JM2, a connexin⁢ 43-derived peptide developed by ‌Rob Gourdie, Heywood fralin professor at ‍the ‍Fralin Biomedical⁣ Research Institute, mimics the microtubule-interacting domain of connexin 43. It⁢ was ​then used to ⁤explore connexin 43’s role in glioblastoma stem cells.

“When we tested JM2 in⁤ glioblastoma stem-like cells,​ that was the most exciting moment,” Lamouille said. ⁣”Not only did that efficiently disrupt connexin 43 interaction with microtubules, but JM2 was also toxic specifically for these particular cells, ‍leaving healthy brain cells unharmed.”

The research indicates a novel⁤ tumorigenic function for connexin 43, extending beyond glioblastoma.

“I can remember ‍presentations ⁢by the ⁢team in which the‌ three-dimensional⁤ gliospheres used to model tumors in the culture dish were clearly getting smaller,” said co-author Gourdie. “It⁢ was surprising to see such a drastic effect ‍on⁣ glioblastoma. ‌The JM2 ‍peptide had a killing‍ effect by itself.⁤ That was unexpected.”

Further testing showed that JM2 disrupts the maintenance⁣ of treatment-resistant cancer cells and significantly ⁤slows ⁢tumor growth⁣ in animal models, supporting⁣ its ⁤potential as a new peptide-based drug for targeting glioblastoma stem cells.
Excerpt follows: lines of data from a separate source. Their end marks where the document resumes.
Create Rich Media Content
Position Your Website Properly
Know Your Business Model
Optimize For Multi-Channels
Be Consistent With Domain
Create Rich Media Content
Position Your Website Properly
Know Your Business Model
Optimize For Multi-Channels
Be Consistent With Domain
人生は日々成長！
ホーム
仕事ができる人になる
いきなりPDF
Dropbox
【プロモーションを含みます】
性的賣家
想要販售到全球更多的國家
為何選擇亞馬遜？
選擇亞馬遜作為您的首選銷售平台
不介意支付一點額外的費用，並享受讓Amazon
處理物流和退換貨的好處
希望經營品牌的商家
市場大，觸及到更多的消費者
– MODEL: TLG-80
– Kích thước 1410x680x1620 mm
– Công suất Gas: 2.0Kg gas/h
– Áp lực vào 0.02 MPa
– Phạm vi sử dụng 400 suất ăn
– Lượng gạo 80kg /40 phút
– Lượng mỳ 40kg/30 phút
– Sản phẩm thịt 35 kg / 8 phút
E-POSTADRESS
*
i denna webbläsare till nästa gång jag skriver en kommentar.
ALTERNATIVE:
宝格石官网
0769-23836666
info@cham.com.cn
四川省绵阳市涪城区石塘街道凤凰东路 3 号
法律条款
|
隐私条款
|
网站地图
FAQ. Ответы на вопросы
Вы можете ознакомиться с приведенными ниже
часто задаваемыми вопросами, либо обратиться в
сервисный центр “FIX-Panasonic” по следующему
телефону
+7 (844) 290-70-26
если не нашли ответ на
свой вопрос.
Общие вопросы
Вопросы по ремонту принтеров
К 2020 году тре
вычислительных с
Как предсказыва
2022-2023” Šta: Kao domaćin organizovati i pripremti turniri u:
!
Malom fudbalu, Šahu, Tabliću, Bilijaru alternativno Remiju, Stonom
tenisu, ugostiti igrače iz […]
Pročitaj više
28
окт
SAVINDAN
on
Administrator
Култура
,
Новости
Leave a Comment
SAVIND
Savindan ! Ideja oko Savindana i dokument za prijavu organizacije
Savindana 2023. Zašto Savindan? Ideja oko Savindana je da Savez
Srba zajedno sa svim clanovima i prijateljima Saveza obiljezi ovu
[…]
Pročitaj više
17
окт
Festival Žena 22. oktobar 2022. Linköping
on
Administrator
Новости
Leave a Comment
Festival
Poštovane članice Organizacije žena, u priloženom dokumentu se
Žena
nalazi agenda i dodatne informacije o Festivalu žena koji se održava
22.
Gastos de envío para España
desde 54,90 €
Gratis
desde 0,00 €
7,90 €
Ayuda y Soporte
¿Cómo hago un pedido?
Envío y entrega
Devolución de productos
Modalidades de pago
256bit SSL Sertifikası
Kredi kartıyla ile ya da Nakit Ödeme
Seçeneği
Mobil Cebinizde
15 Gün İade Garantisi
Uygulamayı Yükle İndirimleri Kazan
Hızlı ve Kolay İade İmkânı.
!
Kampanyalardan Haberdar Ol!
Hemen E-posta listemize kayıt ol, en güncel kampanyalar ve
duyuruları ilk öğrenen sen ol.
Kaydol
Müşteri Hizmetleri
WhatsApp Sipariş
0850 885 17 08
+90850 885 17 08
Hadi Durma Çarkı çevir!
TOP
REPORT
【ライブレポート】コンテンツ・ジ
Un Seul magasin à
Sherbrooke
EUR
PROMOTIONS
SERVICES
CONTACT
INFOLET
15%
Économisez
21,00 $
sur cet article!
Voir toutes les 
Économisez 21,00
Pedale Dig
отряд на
Michael ⁤lunski, a carilion Clinic resident, and Zhi Sheng, assistant professor, also ​contributed to the research, using ⁤glioblastoma ‌cells‍ derived from ‍tumor cells donated by brain cancer patients‌ receiving care from Carilion⁤ physicians.

What’s next

Lamouille is now⁢ experimenting with delivery mechanisms to target the JM2​ peptide ‍specifically to glioblastoma cells, ‌including biodegradable nanoparticles and viral‍ vectors. Lamouille ⁢and Gourdie are co-founders of Acomhal‌ Research​ Inc., which licensed the JM2 peptide to ‌develop new therapies for ⁣cancer patients. While ⁤more research ⁣is‍ needed, preclinical ​findings suggest that combining JM2 with chemotherapy could improve patient survival by slowing recurrence.